_EXERCISE AIM:_ A single number is the answer: how many lines of the data hold "казино"?

_TASK INPUT:_
⁂
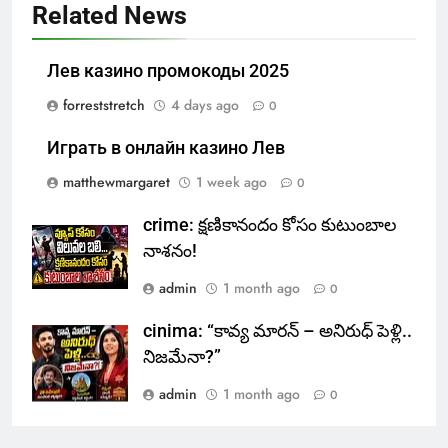
Related News
Лев казино промокоды 2025
forreststretch
4 days ago
0
Играть в онлайн казино Лев
matthewmargaret
1 week ago
0
crime: క్షణికానందం కోసం కుటుంబాల
నాశనం!
admin
1 month ago
0
cinima: “కావ్య మారన్ – అనిరుధ్ పెళ్లి..
నిజమేనా?”
admin
1 month ago
0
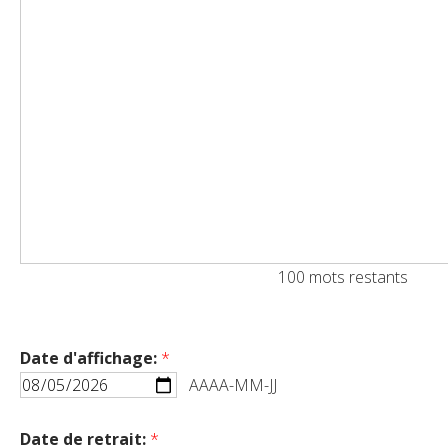
100
mots restants
Date d'affichage:
*
AAAA-MM-JJ
Date de retrait:
*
⁂
_EXERCISE RESULT:_ 2